Historians now believe the statue was set up to greet visitors as they entered Chichester’s harbor—the gateway to England. A similar work was on display at Ostia Harbor in Rome. The titanic statue would have proudly asserted Rome’s dominance over the area.
1The Location Of The Santa Maria
In 1984, underwater archaeologist Barry Clifford made history when he discovered the treasure-laden wreck of the Whydah—the only fully confirmed pirate shipwreck ever found. But earlier this year, Clifford claimed to have made an even more dramatic discovery—the shipwrecked remains of the Santa Maria. Columbus’s flagship famously ran aground on Christmas Eve 1492, leaving the explorer to limp back to Europe in the Nina.
Eleven years before Clifford’s breakthrough, ongoing research in northern Haiti pinpointed the possible location of a fort built by Columbus after the Santa Maria’s wreck. Clifford was able to compare the fort’s location with Columbus’s diaries to pinpoint the likely site of the wreck.
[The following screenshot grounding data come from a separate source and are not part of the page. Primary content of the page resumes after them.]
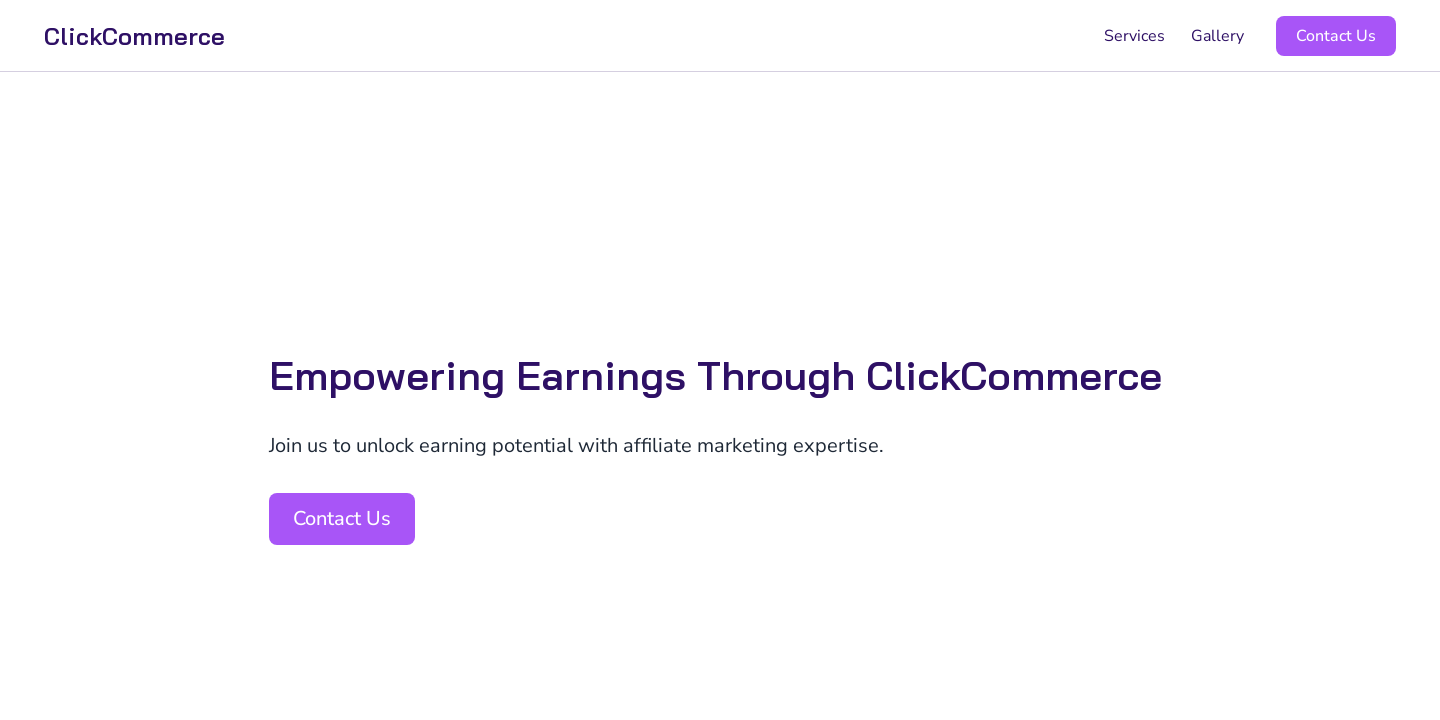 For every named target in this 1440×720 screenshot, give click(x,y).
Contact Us (1336, 36)
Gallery (1217, 36)
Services (1134, 36) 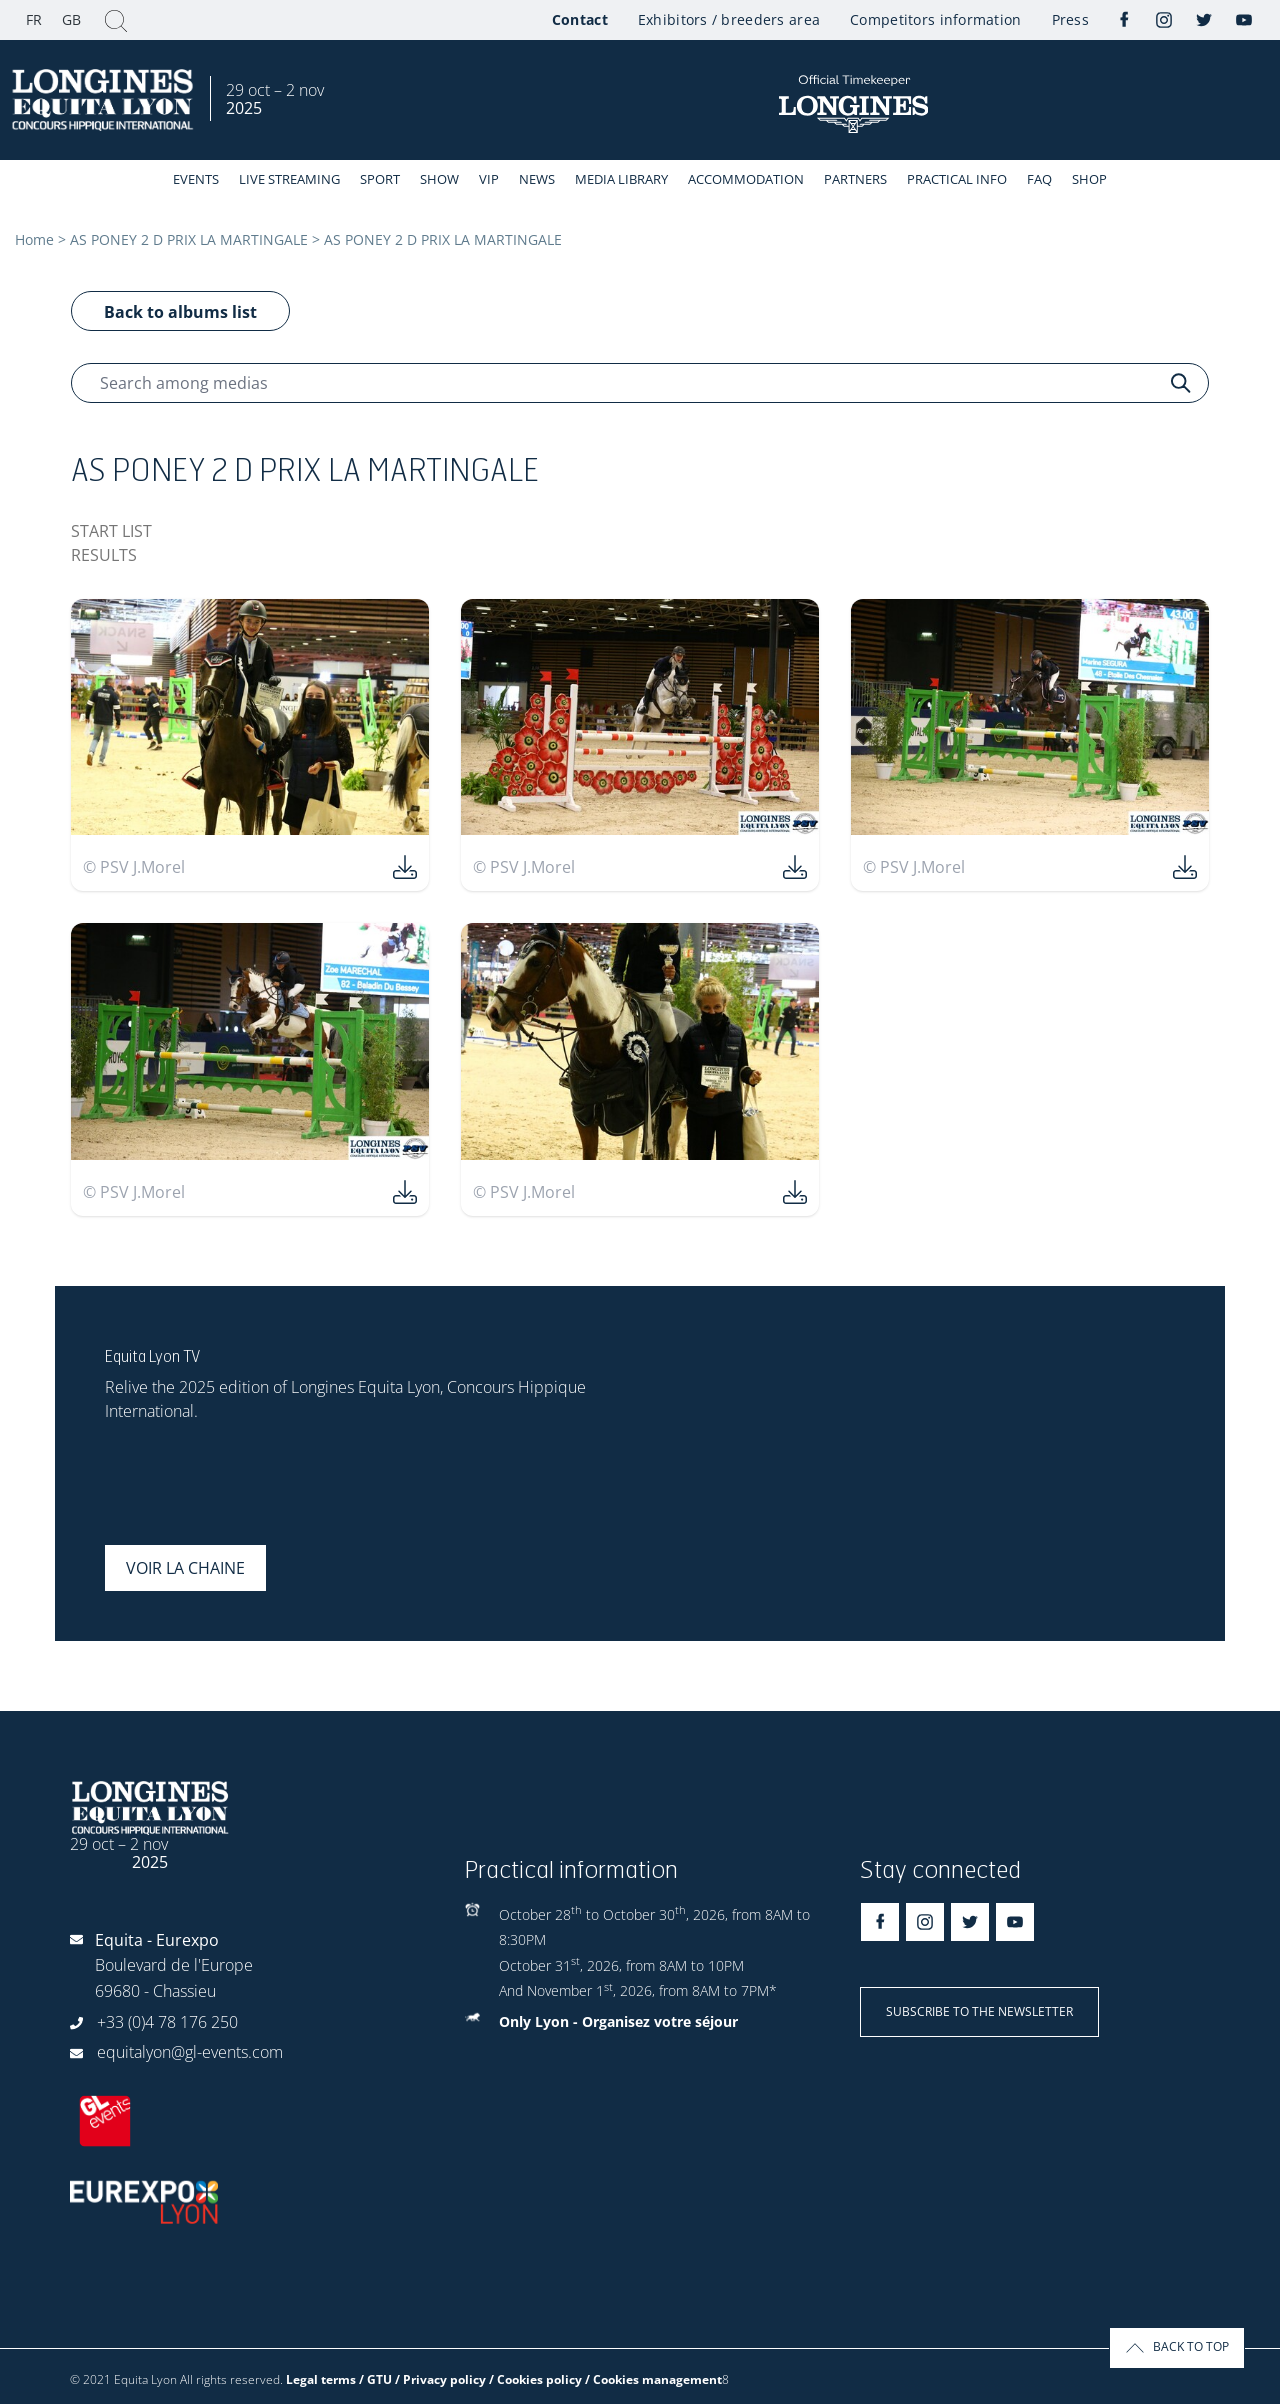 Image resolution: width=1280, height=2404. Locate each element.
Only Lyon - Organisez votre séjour (618, 2021)
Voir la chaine (185, 1568)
To his surprise, Clifford found that he had already discovered it—his team had photographed the wreck years before without realizing what it was. Dives undertaken earlier this year confirmed the ship was the same size as the Santa Maria and even found a cannon consistent with the guns reportedly carried by Columbus. It now appears almost certain that the wreck is indeed the Santa Maria—one of the most amazing archeological finds in recent history.
Dating to the first millennium A.D., over 1,000 T-shaped pendants have been discovered across Northern Europe. Named the Mjollnir amulets, they were initially assumed to represent Thor’s hammer. But this could never be confirmed, and their odd shape led to speculation that they had been completely misidentified. Now Danish archaeologists have found the answer—they are Thor’s hammer after all.
Earlier this year, the archaeologists uncovered a 10th-century Mjollnir amulet in Kobelev. The bronze pendant bore the inscription “Hmar x is.” When translated, the conveniently straightforward text reads: “This is a hammer.”
The only pendant found with such an inscription, it clearly connects the amulets with the legend of Thor. The god of thunder in Norse mythology, Thor used his mighty hammer to protect Asgard from hostile giants. Believers probably wore the hammer pendants for protection or as tokens of their belief, much in the same way Christians might wear the crucifix today. In fact, as Christianity gained popularity in Scandinavia, some Vikings apparently began wearing both the hammer and the cross for double protection.